Find "March 30, 2015" in the records that follow; print that line and each subsequent line through the last one, verbatim and with nothing added.

Start of Task data

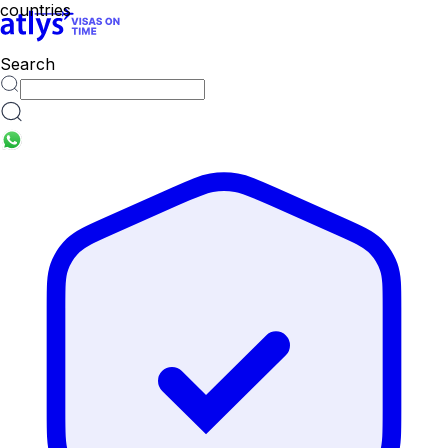
Search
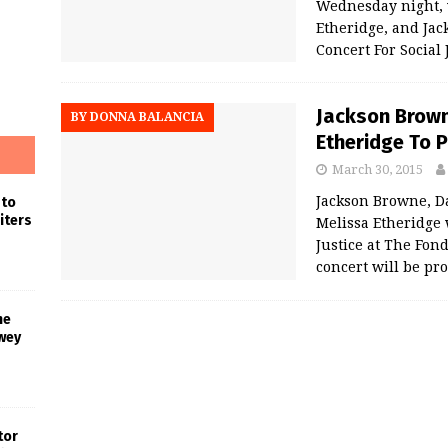
Wednesday night, 
Etheridge, and Jac
Concert For Social 
Jackson Brown
BY DONNA BALANCIA
Etheridge To 
March 30, 2015
Jackson Browne, D
 to
iters
Melissa Etheridge 
Justice at The Fon
concert will be pr
he
wey
tor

End of Task data

> **Result for this task**
March 30, 2015
Jackson Browne, D
 to
iters
Melissa Etheridge 
Justice at The Fon
concert will be pr
he
wey
tor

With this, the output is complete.